Leitsatz (amtlich)
Hat ein Landwirtschaftlicher Unternehmer nach dem Verlust seines Sohnes wegen hohen Alters vor Inkrafttreten des GAL seinen Betrieb langfristig (zB 5 1/2 Jahre) verpachtet und bereits während der Pachtzeit Verkaufsverhandlungen eingeleitet, so liegt eine Abgabe des Unternehmens mit der Verpachtung selbst dann vor, wenn die Übergabe an den Käufer infolge sich länger hinziehender Verkaufsverhandlungen erst nach Ablauf der Pachtzeit erfolgen kann, ohne daß der Veräußerer nochmals Unternehmer geworden ist.
Normenkette
GAL § 25 Abs. 1; GAL 1957 § 25 Abs. 1; GAL § 2 Abs. 2; GAL 1957 § 2 Abs. 2
Tenor
Auf die Revision der Klägerin wird das Urteil des Landessozialgerichts Niedersachsen vom 6. Juli 1960 aufgehoben.

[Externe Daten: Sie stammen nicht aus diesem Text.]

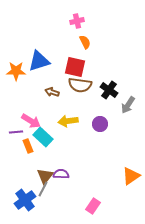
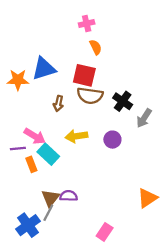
brown arrow: (52, 92) -> (58, 103), turned -96

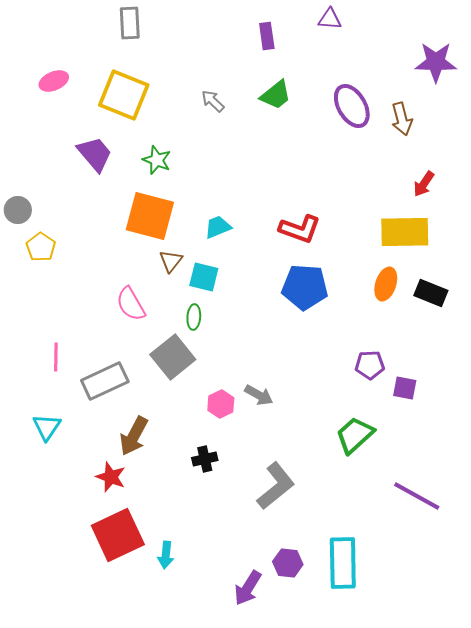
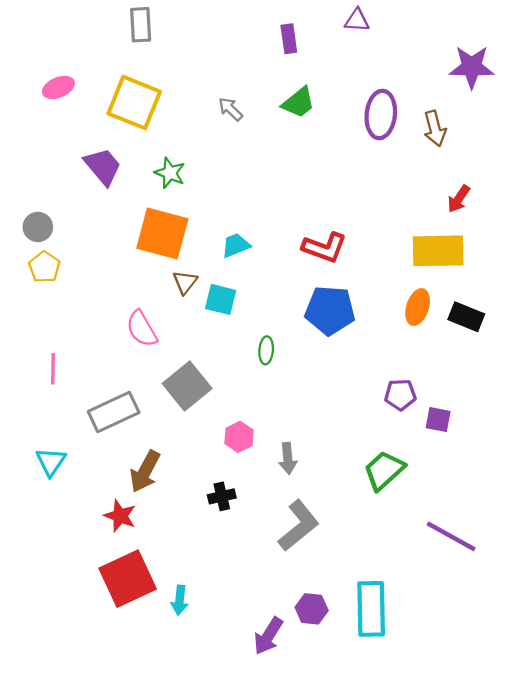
purple ellipse: (352, 106) -> (381, 114), turned 36
gray circle: (18, 210) -> (38, 227), moved
green ellipse: (194, 317) -> (266, 350), moved
pink line: (56, 357) -> (53, 369), moved
gray arrow: (259, 395) -> (288, 458), moved, turned 56

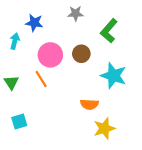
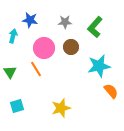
gray star: (76, 14) -> (65, 22), moved
cyan star: (113, 76) -> (99, 66), turned -30
orange semicircle: (89, 104) -> (111, 91), moved, turned -133
yellow star: (104, 128) -> (61, 108), moved

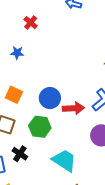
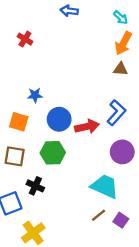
blue star: (17, 53) -> (35, 95), moved
cyan trapezoid: (64, 160) -> (105, 186), moved

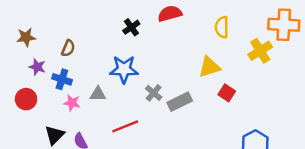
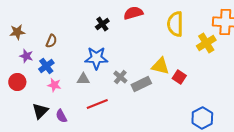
yellow semicircle: (222, 27) -> (175, 24), size x1.4
yellow triangle: (209, 67) -> (160, 66), moved, turned 30
blue cross: (62, 79) -> (46, 66), turned 35
gray triangle: (98, 94) -> (83, 79), moved

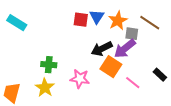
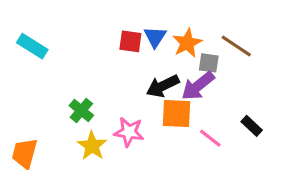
green cross: (49, 65) -> (81, 110), turned 35
orange square: (111, 67) -> (176, 114), turned -30
yellow star: (45, 88) -> (92, 146), moved

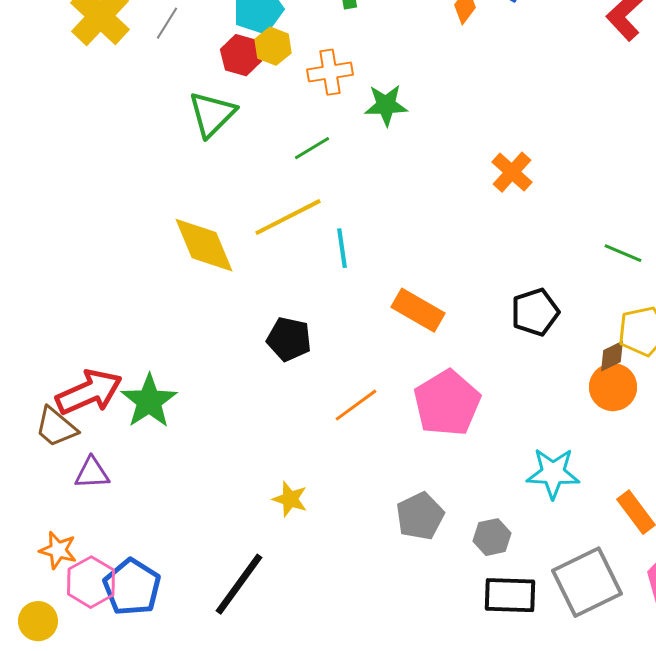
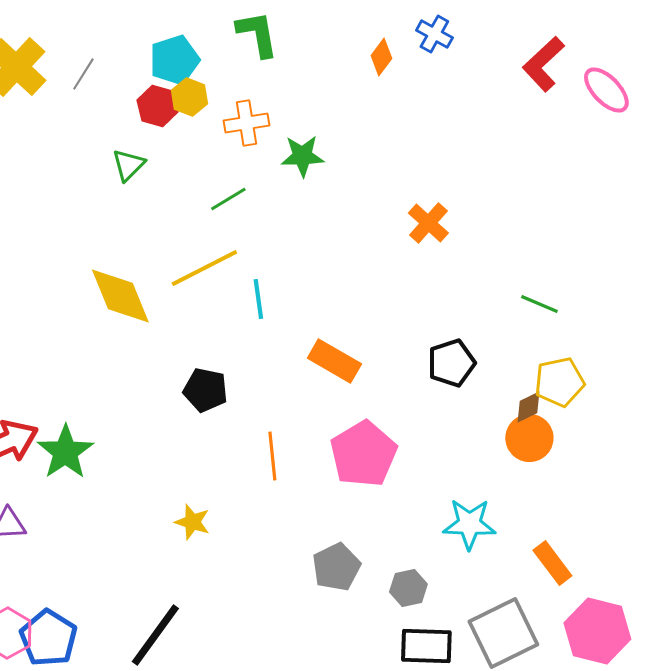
green triangle: (212, 114) -> (128, 165), size x0.7
orange line: (356, 405) -> (272, 456), turned -60
yellow star: (290, 499) -> (192, 522), moved

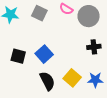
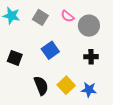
blue square: (44, 54) -> (50, 50), moved

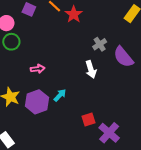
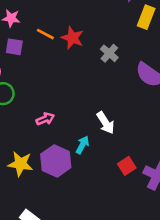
gray cross: (100, 44) -> (109, 53), moved
white arrow: (91, 69) -> (106, 123), moved

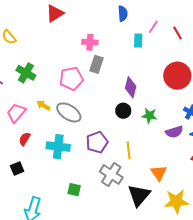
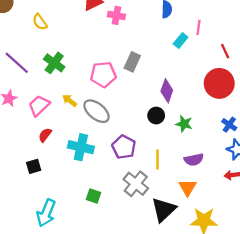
pink line: (153, 27) -> (198, 27), turned -32
red line: (178, 33) -> (225, 51), moved
cyan rectangle: (138, 40) -> (181, 40), turned 32
pink cross: (90, 42) -> (116, 15), moved
purple semicircle: (174, 132) -> (194, 160), moved
purple pentagon: (97, 142) -> (124, 147), turned -30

Die Berufung der Beklagten gegen das Urteil des Sozialgerichts Stade vom 12. April 1960 wird mit der Maßgabe zurückgewiesen, daß die Beklagte Altersgeld für die Zeit vom 1. Oktober 1957 bis 31. Dezember 1961 an die Klägerin zu zahlen hat.
Die Beklagte hat der Klägerin die außergerichtlichen Kosten des Berufungs- und Revisionsverfahrens zu erstatten.
Von Rechts wegen.
Gründe
I.
Der 1891 geborene, im Laufe des Revisionsverfahrens am 20. Dezember 1961 verstorbene frühere Kläger K S (St.) ist von seiner Ehefrau, der Klägerin, beerbt worden, die den Rechtsstreit fortsetzt. St. bewirtschaftete von 1936 bis 1952 einen Hof von 8,695 ha, der eine dauerhafte Existenzgrundlage darstellte. Davon verpachtete er am 3. März 1952 wegen seines Alters und der beschränkten Arbeitsfähigkeit der Klägerin 6,55 ha bis zum 31. Oktober 1957 an verschiedene Pächter; das Inventar verkaufte oder verschenkte er nach der Verpachtung. Er selbst behielt die aus Hofraum, Wiesen und Weiden bestehende Rumpfstelle von 2,13 ha, auf der er noch eine Kuh, ein oder zwei Schafe und ein Schwein hielt. Da der einzige Sohn, der seinen Hof übernehmen sollte, als Soldat seit 1945 vermißt ist, nahm St. im Frühjahr 1957 Verhandlungen wegen Verkaufs des Hofes auf. Diese Verhandlungen führten im April 1958 zum Abschluß und im Mai 1958 zur Übergabe des gesamten Hofes einschließlich der Gebäude an eine Siedlungsgesellschaft. Danach bezog St. einen Neubau. Seit Vollendung seines 65. Lebensjahres erhielt er eine Altersrente aus der Rentenversicherung der Arbeiter.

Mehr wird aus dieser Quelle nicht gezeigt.